AuthorGavious, Ilanit
  1. INTRODUCTION 700 II. BACKGROUND 705 A. Transfer Pricing Regulations and Incentives 705 for Manipulation B. Literature on Dishonesty and Hypotheses 708 Development III. EXPERIMENTAL DESIGN 711 A. Procedure 711 B. Basic Payment Structure 713 C. Treatments 714 D. Definitions of the Variables 715 IV. RESULTS 717 A. Descriptive Statistics 717 B. Gender Effect 718 C. Audit Effect 719 D. Multivariate Analyses 721 V. SUMMARY AND CONCLUSION 723 Every man, as long as he does not violate the laws of justice, is left perfectly free to pursue his own interest in his own way, and to bring both his industry and capital into competition with those of any other man or order of men. Adam Smith An Inquiry into the Nature and Causes of the Wealth of Nations 1776 I. INTRODUCTION

    From Adam Smith's "Invisible Hand" to the fundamental theorems of welfare economics, the search for a stable equilibrium is usually conducted using a set of underlying assumptions, some of which are stated, while others are considered obvious. In his book, Adam Smith explicitly noted that one necessary requirement for the existence of trade is obeying the law. (1) Economic theory has developed based on the existence of this requirement. Obviously, not all market participants comply with the law. However, for a stable equilibrium to be maintained, the number of those who do not comply must be too small to impair the effectiveness of the economy. Various examples in economic history indicate that even a small group of people acting illegally or merely unethically can have a significant impact on people, institutions, and the market as a whole.

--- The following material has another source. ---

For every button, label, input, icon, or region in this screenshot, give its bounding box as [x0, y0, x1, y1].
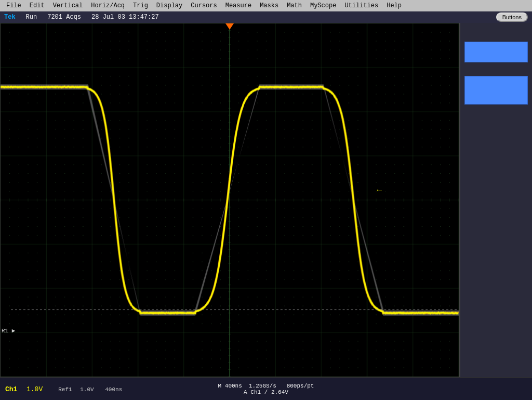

Examples from just the recent past include the accounting fraud of Enron (among other firms), Bernie Madoff's Ponzi scheme, the dot-com bubble, and the sub-prime mortgage crisis.

    Dishonest behavior in business is usually prompted by a conflict of interests. Taxes are a classic example of such a conflict, where the desire to minimize one's own tax burden harms the interests of others. Allingham and Sandmo suggest that taxpayers avoid paying taxes the more profitable and less risky it is for them. (2) Their theoretical work is supported empirically (3) and experimentally. (4) Minimizing tax payments while complying with regulations is considered legitimate. However, when done illegitimately, tax avoidance by one party harms society, which benefits from the taxes collected.

    This study examines the behavior of tax consultants who have to determine whether their client is in compliance with regulations (and thus exempt from additional tax payments) or whether the client is not in compliance (and hence must pay additional taxes). We use the setting of transfer pricing (TP) consulting for multinational enterprises to study experimentally how the conflict of interest faced by tax consultants--between telling the truth and pleasing their clients--affects their behavior. Our analyses account for factors potentially affecting the consultant's decision-making process including gender, consultation fee, and the level of regulatory mechanisms controlling the consultants' work.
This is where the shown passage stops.